I’ve mentioned the ‘small pieces [of web 2.0 tools] loosely joined’ idea as an alternative to a monolithic LMS before. I don’t have the direct blog posting but I found it via Jay Cross (his Informal Learning Blogis a goldmine for web 2.0 conversations). Emerging technologies from the ‘read-write’ ‘2.0’ web we are likely to be working with these days in the education field offer mind-boggling advantages, but there’s a price to be paid methinks. Most applications are sort of free (Facebook, blogger, Second Life, frapps, wikispaces, etc etc). However, this last week or so I’ve been extremely conscious of the ‘juggling’ mode (I suspect I’m not alone in operating in) at work, in my learning and personally. The work-life-study balance is a juggling act for many. Any of these can be chunked down into further juggling acts.
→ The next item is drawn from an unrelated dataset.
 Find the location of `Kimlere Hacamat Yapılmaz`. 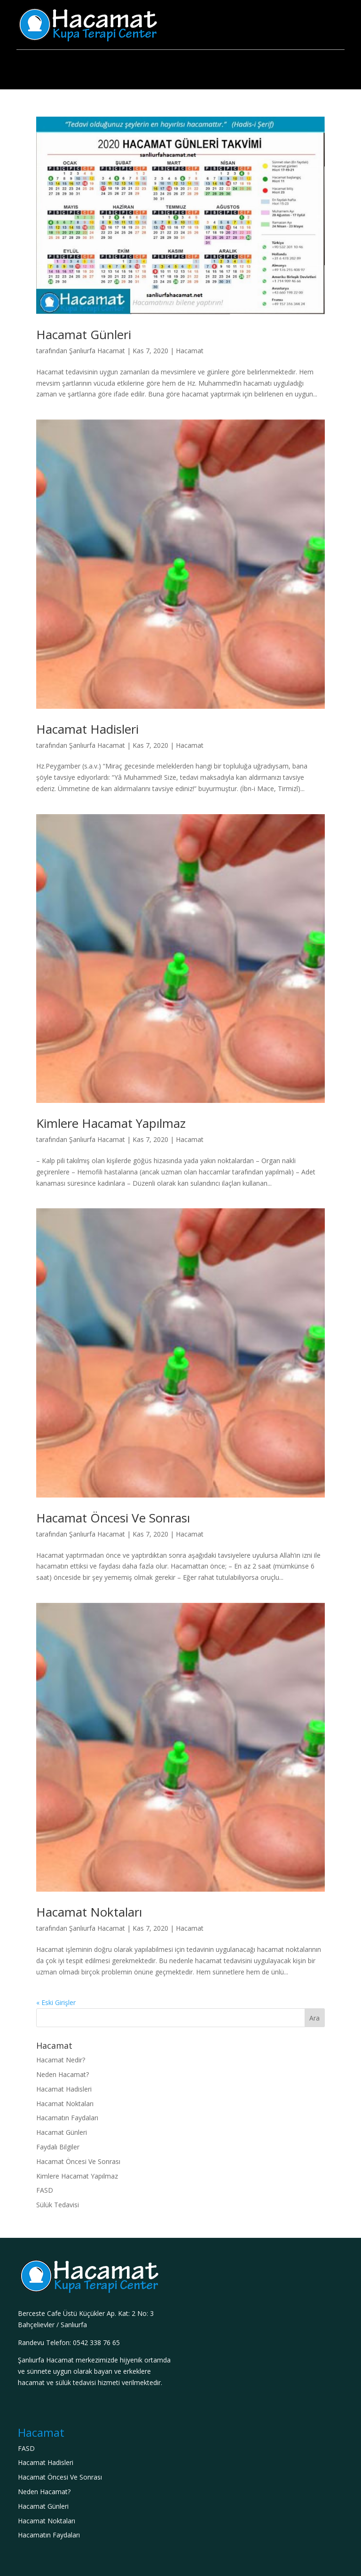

Let’s take the ‘small pieces’ aspect of the Emerging Environments for Learning course through USQ. We are exploring some pieces such as tikiwiki, mahara and moodle (core tools, our separate interest areas for our facilitated pages and projects open up myriad further tools). There’s no single sign on for these components, although I think it’s time to investigate the OpenID option as it may allow me to bring these together in some way. I’ve used ‘janicebreenwhite’ for my knowledgeGarden activities, not realising it becomes an oddity when logging in to it as one component in the course.

Thank goodness I kept the same password! I’ve had to create and maintain a special file listing all the tools I’ve created accounts with: the usernames, passwords (enough hints for me to know which they are) and any specific email account they are associated with. All the small pieces, (bloglines, del.icio.us, wikispaces, Flickr, Scribd, slideshare, blogger, wordpress, facebook, bebo, this course, ezine subscriptions, email accounts, online repositories… and that’s without our online banking and workplace setups), are in danger of becoming a ‘dog’s breakfast‘ (translation of this colloquial term… imagine the scene) and management is definitely a significant factor in juggling participation in contemporary digital environments.

And I straddle the digital native-digital immigrant divide! I’m a defacto native. Some of our students face the challenges of comprehending and navigating between multiple windows running simultaneously, let alone what we are doing.